I used these code to convert torch model to onnx model:

load_torch_model = torch.load('./resnet50_torch_model.pth').eval()

BATCH_SIZE = 1
dummy_input=torch.randn(BATCH_SIZE, 3, 224, 224)

import torch.onnx
torch.onnx.export(load_torch_model, dummy_input, "./resnet50_onnx_model.onnx", verbose=False)

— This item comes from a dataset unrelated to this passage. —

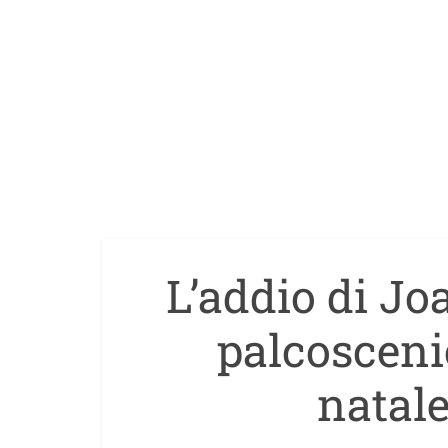
L’addio di Jo
palcoscenic
natale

and use this command to convert onnx model to tensorrt model:

trtexec --onnx=resnet50_onnx_model.onnx --saveEngine=resnet_engine.trt

Here is the onnx model:
resnet50_onnx_model.onnx (97.4 MB)

Dear @648976749,
I notice below numbers using trtexec

/usr/src/tensorrt/bin/trtexec --onnx=/home/nvidia/resnet50_onnx_model.onnx
[06/16/2022-08:35:15] [I] === Performance summary ===
[06/16/2022-08:27:54] [I] Throughput: 124.961 qps
[06/16/2022-08:27:54] [I] Latency: min = 7.98013 ms, max = 8.12762 ms, mean = 8.03174 ms, median = 8.03023 ms, percentile(99%) = 8.10669 ms
[06/16/2022-08:27:54] [I] Enqueue Time: min = 0.344971 ms, max = 0.9151 ms, mean = 0.528215 ms, median = 0.470154 ms, percentile(99%) = 0.849792 ms
[06/16/2022-08:27:54] [I] H2D Latency: min = 0.0270996 ms, max = 0.133423 ms, mean = 0.0482375 ms, median = 0.0380859 ms, percentile(99%) = 0.0996094 ms
[06/16/2022-08:27:54] [I] GPU Compute Time: min = 7.94235 ms, max = 8.02905 ms, mean = 7.98089 ms, median = 7.97864 ms, percentile(99%) = 8.0257 ms
[06/16/2022-08:27:54] [I] D2H Latency: min = 0.00146484 ms, max = 0.00341797 ms, mean = 0.00261398 ms, median = 0.00268555 ms, percentile(99%) = 0.00326538 ms


/usr/src/tensorrt/bin/trtexec --onnx=/home/nvidia/resnet50_onnx_model.onnx --fp16
[06/16/2022-08:35:15] [I] === Performance summary ===
[06/16/2022-08:35:15] [I] Throughput: 362.688 qps
[06/16/2022-08:35:15] [I] Latency: min = 2.77734 ms, max = 2.87854 ms, mean = 2.80078 ms, median = 2.79565 ms, percentile(99%) = 2.84412 ms
[06/16/2022-08:35:15] [I] Enqueue Time: min = 0.399048 ms, max = 0.932114 ms, mean = 0.604471 ms, median = 0.681885 ms, percentile(99%) = 0.824463 ms
[06/16/2022-08:35:15] [I] H2D Latency: min = 0.029541 ms, max = 0.119522 ms, mean = 0.0431197 ms, median = 0.0369873 ms, percentile(99%) = 0.0864258 ms
[06/16/2022-08:35:15] [I] GPU Compute Time: min = 2.73926 ms, max = 2.77002 ms, mean = 2.75398 ms, median = 2.75391 ms, percentile(99%) = 2.76648 ms
[06/16/2022-08:35:15] [I] D2H Latency: min = 0.0012207 ms, max = 0.00585938 ms, mean = 0.00367615 ms, median = 0.00366211 ms, percentile(99%) = 0.00537109 ms


/usr/src/tensorrt/bin/trtexec --onnx=/home/nvidia/resnet50_onnx_model.onnx --int8
[06/16/2022-08:37:07] [I] === Performance summary ===
[06/16/2022-08:37:07] [I] Throughput: 611.933 qps
[06/16/2022-08:37:07] [I] Latency: min = 1.60986 ms, max = 1.64307 ms, mean = 1.62563 ms, median = 1.62549 ms, percentile(99%) = 1.63812 ms
[06/16/2022-08:37:07] [I] Enqueue Time: min = 0.361084 ms, max = 1.14978 ms, mean = 0.496531 ms, median = 0.473755 ms, percentile(99%) = 0.669434 ms
[06/16/2022-08:37:07] [I] H2D Latency: min = 0.0187988 ms, max = 0.0214844 ms, mean = 0.0196352 ms, median = 0.0195312 ms, percentile(99%) = 0.0209961 ms
[06/16/2022-08:37:07] [I] GPU Compute Time: min = 1.58887 ms, max = 1.62158 ms, mean = 1.60435 ms, median = 1.6041 ms, percentile(99%) = 1.61694 ms
[06/16/2022-08:37:07] [I] D2H Latency: min = 0.0012207 ms, max = 0.00244141 ms, mean = 0.00164729 ms, median = 0.00167847 ms, percentile(99%) = 0.0020752 ms

This topic was automatically closed 14 days after the last reply. New replies are no longer allowed.